Of course, the decision to dribble into a contested mid-range jumper is not usually a good one. D’Angelo Russell averaged 1.13 points when he caught and shot a 3 (without dribbling). He averaged 0.77 points per 2-point attempt that he dribbled into. In other words, he generated 3.6 more points for 10 catch-and-shoot threes than 10 pull-up mid-range jumpers. In spite of this, Russell took more pull-up 2s than catch-and-shoot 3s each game.

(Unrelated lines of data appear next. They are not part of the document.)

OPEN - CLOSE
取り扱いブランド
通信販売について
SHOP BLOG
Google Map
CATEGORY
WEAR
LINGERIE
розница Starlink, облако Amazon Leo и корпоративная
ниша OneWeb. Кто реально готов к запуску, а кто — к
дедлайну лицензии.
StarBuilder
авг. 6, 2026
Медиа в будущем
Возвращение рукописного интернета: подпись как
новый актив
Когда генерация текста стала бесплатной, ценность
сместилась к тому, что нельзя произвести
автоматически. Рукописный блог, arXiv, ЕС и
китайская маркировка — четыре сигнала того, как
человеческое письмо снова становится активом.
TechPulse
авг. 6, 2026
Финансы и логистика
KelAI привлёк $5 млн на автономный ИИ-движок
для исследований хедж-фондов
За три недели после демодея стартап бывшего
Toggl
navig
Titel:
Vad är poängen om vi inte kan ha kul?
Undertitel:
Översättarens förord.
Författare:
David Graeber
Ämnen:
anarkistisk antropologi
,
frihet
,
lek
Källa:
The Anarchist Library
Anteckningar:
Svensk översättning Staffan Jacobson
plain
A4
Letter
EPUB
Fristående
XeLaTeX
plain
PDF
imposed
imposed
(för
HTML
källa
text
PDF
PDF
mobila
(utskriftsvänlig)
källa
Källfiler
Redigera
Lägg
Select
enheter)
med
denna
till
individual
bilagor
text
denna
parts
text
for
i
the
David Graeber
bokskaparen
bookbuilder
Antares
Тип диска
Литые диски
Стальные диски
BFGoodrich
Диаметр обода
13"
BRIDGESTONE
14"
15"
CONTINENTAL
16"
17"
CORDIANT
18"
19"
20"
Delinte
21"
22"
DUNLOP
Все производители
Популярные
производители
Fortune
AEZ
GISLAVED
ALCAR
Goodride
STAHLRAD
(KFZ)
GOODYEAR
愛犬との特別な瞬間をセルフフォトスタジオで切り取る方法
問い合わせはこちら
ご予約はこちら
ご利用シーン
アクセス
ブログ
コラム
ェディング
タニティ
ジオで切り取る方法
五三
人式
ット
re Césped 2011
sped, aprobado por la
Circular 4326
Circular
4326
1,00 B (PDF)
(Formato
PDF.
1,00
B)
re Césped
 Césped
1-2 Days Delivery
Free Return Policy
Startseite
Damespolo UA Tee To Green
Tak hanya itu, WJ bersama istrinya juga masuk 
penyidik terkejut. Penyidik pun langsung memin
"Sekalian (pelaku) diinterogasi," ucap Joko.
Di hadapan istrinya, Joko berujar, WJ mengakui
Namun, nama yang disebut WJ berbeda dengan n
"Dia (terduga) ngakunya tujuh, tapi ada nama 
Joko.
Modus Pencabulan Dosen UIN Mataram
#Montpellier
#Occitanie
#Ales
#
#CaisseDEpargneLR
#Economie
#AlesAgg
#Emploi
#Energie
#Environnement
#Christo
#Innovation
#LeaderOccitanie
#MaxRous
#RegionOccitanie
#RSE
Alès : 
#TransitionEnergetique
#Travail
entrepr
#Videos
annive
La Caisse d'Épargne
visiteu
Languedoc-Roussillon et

The third major factor is the star’s impact. Great players attract help defense that frees up their teammates. Kyle Korver has been knocking down threes in the NBA for 13 years. Every NBA team schemes to take away his shot. And Korver’s efficiency is impacted by the level to which his attempts are contested. Korver shot 38% from 3 when contested and 49% when open. When he was wide-open (no defender was within 6 feet), Korver shot an outstanding 55%.
Fortunately for Korver, he now plays with LeBron James. Consider the following example from their game against Indiana on February 15, 2017. In the first image, LeBron comes off a screen above the break as Korver and Channing Frye wait on the weak side.
Next, LeBron beats his man, as he so often does. Help defense comes from Frye’s man. LeBron kicks to Frye. This forces Korver’s man to switch and challenge Frye. Frye finds the open Korver in the corner.
Korver’s open shot was a result of good play design, quality passing, and most importantly, the brilliance of LeBron James.
The last factor in creating open shots is the one where coaches have the most influence. It is player and ball movement. Every team can get more open looks by moving the ball, setting good screens, and in general, executing a well-designed offense.
The Golden State Warriors are the golden standard for ball and player movement in the NBA. Their players held the ball an average of 2.43 seconds every time they touched the ball, the 2nd lowest mark in the NBA. They led the league in the stat the last 2 seasons.
The Warriors also led the league with 30.4 assists per game (over 5 more than any other team). But perhaps the most telling stat in regards to their ball movement is their secondary assists per game. These are the so-called hockey assists; they are the pass before the assist when the assisting player catches and moves the ball immediately. In other words, secondary assists occur when two quick passes lead to a made basket. The Warriors averaged 9.6 secondary assists per game, about 3 more than any other team.
Coach’s TakeawayCoaches want their teams to get open shots. The first step to improving on this metric is knowing where a team currently stands, however manually tracking open and contested shots is tedious at best. When done by humans, it’s subjective; what one tracker thinks is open, another might think is contested. ShotTracker TEAM is a new technology that makes it easy to consistently capture this data in real-time, during practices or games. To assess the “why” behind the data, coaches must analyze the four major factors that lead to open shots: player shooting ability, player shot selection, star impact, and player and ball movement.